**WHAT TO PRODUCE**
Once the line holding "Unbreakable" appears, repeat it and each line after it to the end of the data, exactly and with nothing else; pictures stay out.
[[ SOURCE MATERIAL, beginning ]]
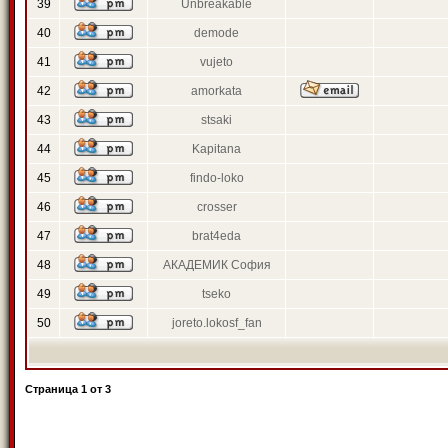
39
Unbreakable
40
demode
41
vujeto
42
amorkata
43
stsaki
44
Kapitana
45
findo-loko
46
crosser
47
brat4eda
48
АКАДЕМИК София
49
tseko
50
joreto.lokosf_fan
Страница
1
от
3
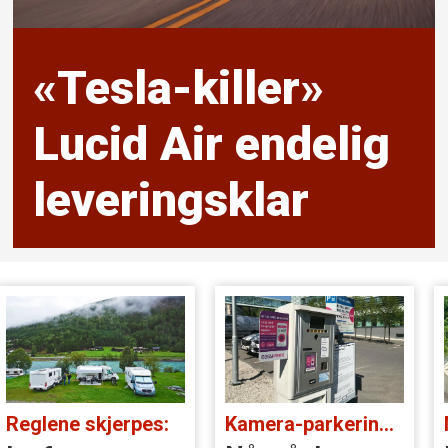
«Tesla-killer»
Lucid Air endelig
leveringsklar
Reglene skjerpes:
Kamera-parkering i fare:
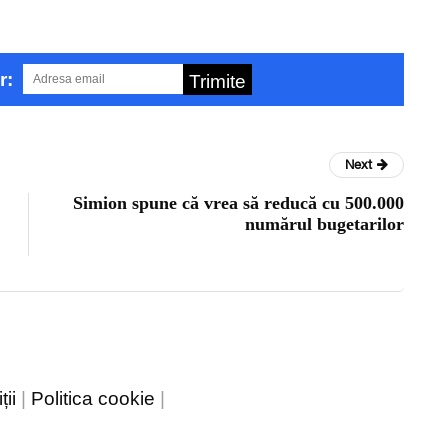
r:
Trimite
Next
Simion spune că vrea să reducă cu 500.000
numărul bugetarilor
ii
|
Politica cookie
|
[[ SOURCE MATERIAL, end ]]
**YOUR RESPONSE**
Unbreakable
40
demode
41
vujeto
42
amorkata
43
stsaki
44
Kapitana
45
findo-loko
46
crosser
47
brat4eda
48
АКАДЕМИК София
49
tseko
50
joreto.lokosf_fan
Страница
1
от
3
«Tesla-killer»
Lucid Air endelig
leveringsklar
Reglene skjerpes:
Kamera-parkering i fare:
r:
Trimite
Next
Simion spune că vrea să reducă cu 500.000
numărul bugetarilor
ii
|
Politica cookie
|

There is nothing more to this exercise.